Au loin, vers le sud-est, le spectacle des flocons qui voltigent dans le halo jaune d'un réverbère fait frissonner et réaliser qu'aujourd'hui, la neige ne disparaîtra pas aux premières heures de la matinée. On se dit alors, qu'il serait prudent de sortir plus tôt de chez soi et de bien choisir ses chaussures. Ces réflexions gâchent un peu la magie du moment et l'on s'en veut d'avoir laisser ses pensées emprunter ce chemin. On essaie alors de se concentrer de nouveau sur cette poudre blanche qui s'amoncelle ici et là, mais le charme est rompu.

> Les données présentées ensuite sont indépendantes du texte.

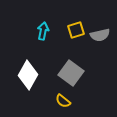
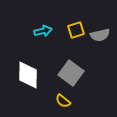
cyan arrow: rotated 66 degrees clockwise
white diamond: rotated 28 degrees counterclockwise
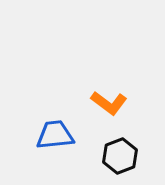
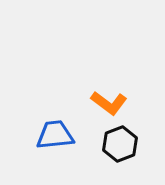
black hexagon: moved 12 px up
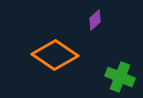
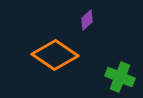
purple diamond: moved 8 px left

L'heure du thé et des premières nouvelles a sonné. Dans le poste de radio, une voix au ton un peu trop aigu pour l'heure énumère la liste des routes fermées à la circulation. Il y a des camions retournés, un chasse-neige enlisé, des pistes d'aéroport fermées et des températures qui pourraient faire penser au Grand Nord et à la Sibérie. On s'en veut une nouvelle fois pour avoir cédé aux réflexes habituels. La splendeur des arbres et le scintillement du ciel suffisaient amplement à nourrir ses sens. Au lieu de cela, les trémolos paniqués qui s'échappent de la station en modulation de fréquence chassent peu à peu le sentiment de plénitude pour instiller anxiété et préoccupations matérielles.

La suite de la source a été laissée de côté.